=== Dataset excerpts ===

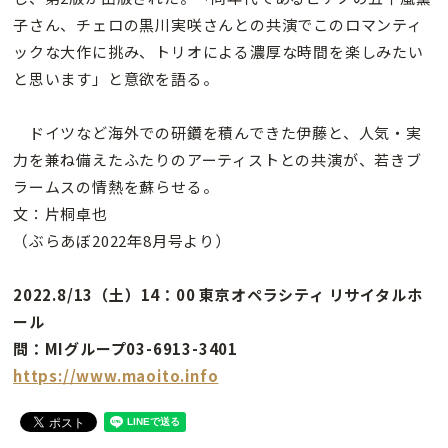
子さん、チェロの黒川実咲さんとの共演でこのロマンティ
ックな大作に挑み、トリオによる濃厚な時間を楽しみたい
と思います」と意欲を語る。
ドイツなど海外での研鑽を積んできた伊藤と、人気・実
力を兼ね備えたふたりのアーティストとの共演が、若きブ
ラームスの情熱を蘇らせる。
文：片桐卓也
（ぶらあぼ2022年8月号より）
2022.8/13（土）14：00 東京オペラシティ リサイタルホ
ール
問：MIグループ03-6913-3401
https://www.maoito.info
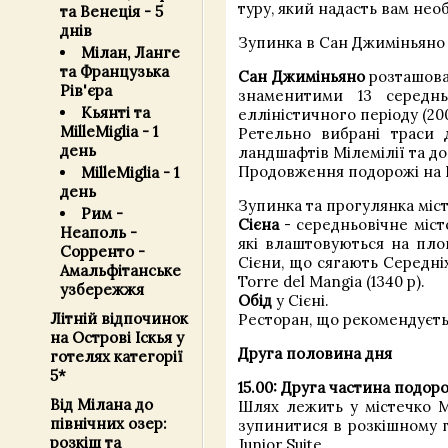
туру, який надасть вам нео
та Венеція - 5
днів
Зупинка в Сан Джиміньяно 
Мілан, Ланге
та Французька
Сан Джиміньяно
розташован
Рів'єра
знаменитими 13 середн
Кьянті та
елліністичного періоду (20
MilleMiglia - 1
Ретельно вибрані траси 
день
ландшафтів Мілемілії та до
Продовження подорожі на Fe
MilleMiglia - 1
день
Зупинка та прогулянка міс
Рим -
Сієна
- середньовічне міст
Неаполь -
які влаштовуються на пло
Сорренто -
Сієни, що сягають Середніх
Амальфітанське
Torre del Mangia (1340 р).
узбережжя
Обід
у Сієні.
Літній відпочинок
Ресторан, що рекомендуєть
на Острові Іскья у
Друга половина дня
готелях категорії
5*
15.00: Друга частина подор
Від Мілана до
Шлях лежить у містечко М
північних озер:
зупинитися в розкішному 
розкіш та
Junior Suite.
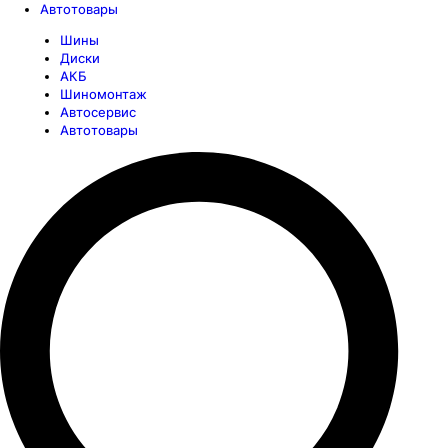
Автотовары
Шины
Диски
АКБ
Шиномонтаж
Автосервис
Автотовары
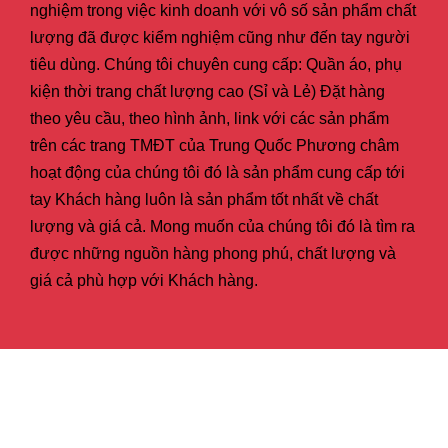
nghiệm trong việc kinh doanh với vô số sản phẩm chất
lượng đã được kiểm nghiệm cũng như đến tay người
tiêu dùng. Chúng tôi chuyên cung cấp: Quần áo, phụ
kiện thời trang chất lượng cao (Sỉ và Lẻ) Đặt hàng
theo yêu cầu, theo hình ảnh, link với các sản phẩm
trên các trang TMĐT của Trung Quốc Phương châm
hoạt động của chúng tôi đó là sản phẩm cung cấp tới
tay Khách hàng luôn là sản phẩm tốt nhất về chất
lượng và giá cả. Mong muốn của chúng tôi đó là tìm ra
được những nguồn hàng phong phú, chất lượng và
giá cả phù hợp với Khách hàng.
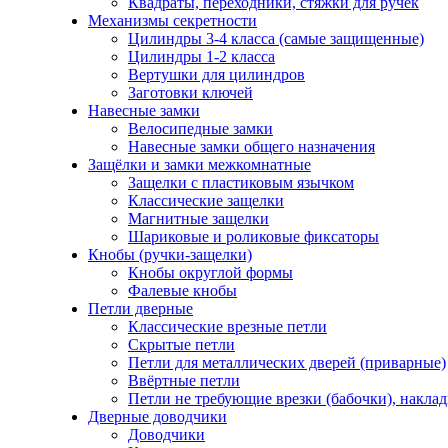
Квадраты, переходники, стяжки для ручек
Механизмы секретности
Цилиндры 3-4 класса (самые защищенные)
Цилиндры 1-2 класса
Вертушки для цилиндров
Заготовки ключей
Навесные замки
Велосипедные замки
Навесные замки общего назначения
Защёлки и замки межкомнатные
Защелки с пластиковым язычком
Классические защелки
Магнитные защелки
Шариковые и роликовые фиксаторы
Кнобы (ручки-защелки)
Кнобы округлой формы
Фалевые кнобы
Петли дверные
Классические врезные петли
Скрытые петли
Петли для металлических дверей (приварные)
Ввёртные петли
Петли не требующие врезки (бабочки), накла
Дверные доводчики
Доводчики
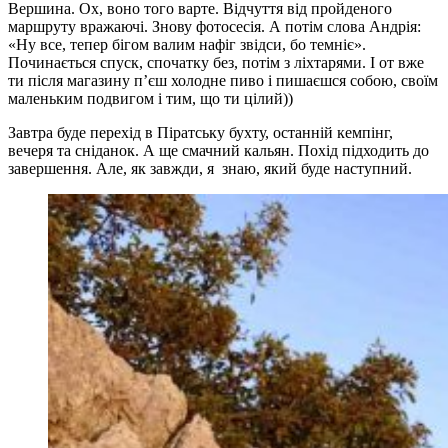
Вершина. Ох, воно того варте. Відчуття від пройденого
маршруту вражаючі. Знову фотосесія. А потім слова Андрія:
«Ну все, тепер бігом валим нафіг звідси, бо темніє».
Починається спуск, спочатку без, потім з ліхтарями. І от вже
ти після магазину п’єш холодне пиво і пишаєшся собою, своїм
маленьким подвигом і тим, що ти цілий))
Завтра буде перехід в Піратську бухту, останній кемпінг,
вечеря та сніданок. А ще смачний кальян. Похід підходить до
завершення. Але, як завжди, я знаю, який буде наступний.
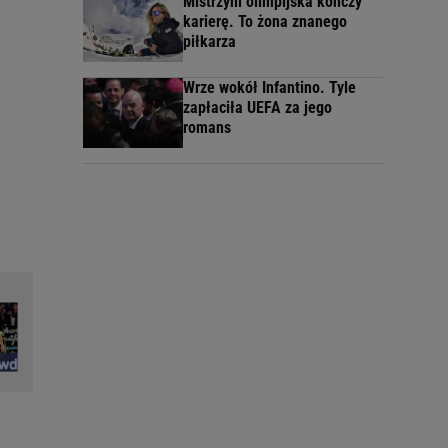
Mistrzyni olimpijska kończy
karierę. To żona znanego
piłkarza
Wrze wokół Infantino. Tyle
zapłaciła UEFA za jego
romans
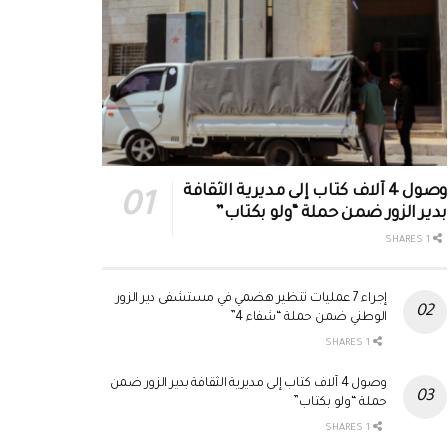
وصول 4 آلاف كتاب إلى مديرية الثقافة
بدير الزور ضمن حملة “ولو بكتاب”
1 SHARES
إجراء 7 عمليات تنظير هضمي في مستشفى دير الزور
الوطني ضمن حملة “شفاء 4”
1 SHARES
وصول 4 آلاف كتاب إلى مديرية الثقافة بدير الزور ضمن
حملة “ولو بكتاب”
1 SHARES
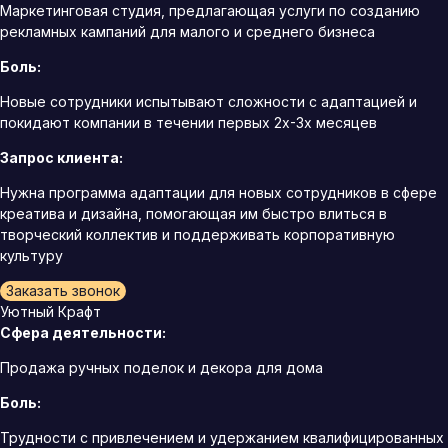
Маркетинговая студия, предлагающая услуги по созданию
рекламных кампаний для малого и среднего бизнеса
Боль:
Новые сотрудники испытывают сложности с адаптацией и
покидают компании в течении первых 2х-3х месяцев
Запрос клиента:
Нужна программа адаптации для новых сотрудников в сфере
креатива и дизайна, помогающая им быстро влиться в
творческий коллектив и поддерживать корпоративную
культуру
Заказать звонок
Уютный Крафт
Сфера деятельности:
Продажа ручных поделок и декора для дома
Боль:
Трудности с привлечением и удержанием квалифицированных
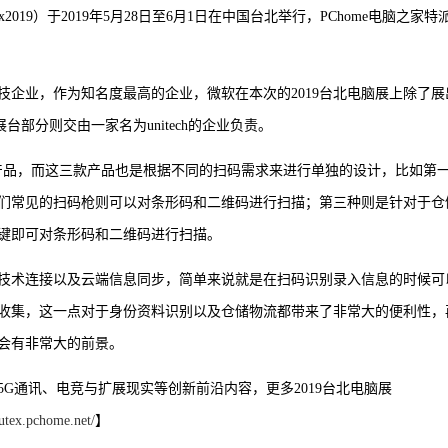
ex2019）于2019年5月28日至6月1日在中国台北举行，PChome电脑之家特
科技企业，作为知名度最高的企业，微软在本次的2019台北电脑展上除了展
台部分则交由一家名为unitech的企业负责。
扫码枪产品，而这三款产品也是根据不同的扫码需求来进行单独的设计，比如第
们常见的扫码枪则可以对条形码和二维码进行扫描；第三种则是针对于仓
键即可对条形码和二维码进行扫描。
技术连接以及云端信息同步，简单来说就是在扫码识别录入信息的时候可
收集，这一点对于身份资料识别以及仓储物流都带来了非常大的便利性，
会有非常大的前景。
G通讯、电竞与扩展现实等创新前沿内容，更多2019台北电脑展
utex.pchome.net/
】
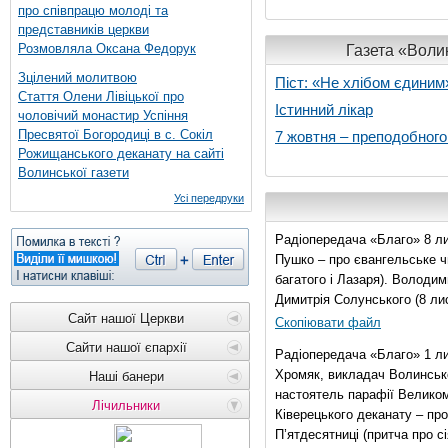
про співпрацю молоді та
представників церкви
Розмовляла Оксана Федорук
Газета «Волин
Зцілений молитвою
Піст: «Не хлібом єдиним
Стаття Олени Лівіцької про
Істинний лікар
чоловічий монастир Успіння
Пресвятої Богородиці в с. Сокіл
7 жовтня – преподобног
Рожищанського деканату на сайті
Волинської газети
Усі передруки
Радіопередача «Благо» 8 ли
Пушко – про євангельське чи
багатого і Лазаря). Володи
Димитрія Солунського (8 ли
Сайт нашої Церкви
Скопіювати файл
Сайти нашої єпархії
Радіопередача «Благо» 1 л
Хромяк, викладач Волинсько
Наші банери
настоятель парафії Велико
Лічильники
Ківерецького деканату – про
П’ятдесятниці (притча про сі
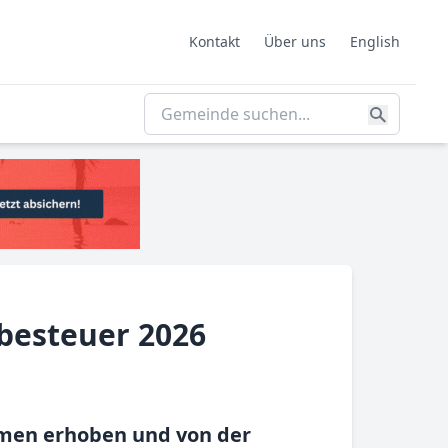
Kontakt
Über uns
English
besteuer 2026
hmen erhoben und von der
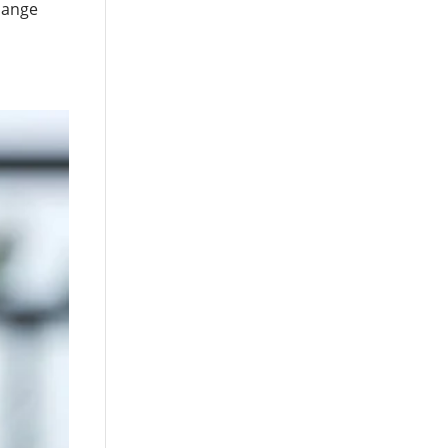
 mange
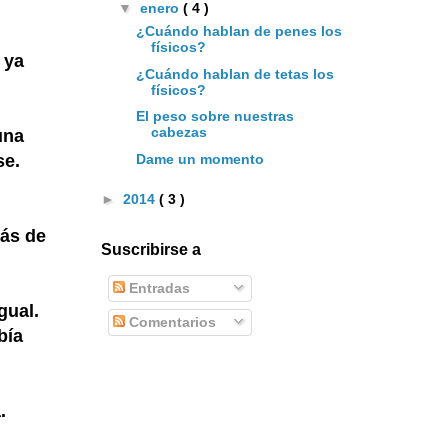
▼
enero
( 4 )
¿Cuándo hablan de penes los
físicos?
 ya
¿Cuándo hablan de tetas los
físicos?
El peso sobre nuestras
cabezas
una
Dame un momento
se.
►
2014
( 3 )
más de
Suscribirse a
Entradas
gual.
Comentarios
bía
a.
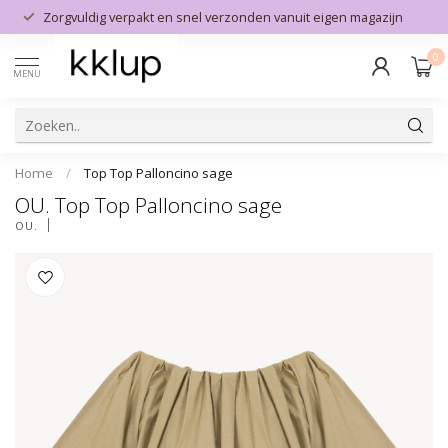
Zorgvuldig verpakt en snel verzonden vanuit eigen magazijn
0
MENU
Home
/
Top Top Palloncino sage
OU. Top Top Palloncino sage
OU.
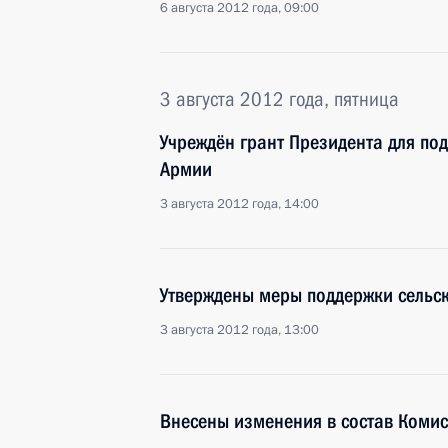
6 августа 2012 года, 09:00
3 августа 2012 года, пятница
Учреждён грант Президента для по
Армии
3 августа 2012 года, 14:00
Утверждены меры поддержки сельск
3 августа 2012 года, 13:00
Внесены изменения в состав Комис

===

### What the task asks
Pick out and copy the lines of the entries that hold the string "класса".

### Answer to the problem
Цилиндры 3-4 класса (самые защищенные)
Цилиндры 1-2 класса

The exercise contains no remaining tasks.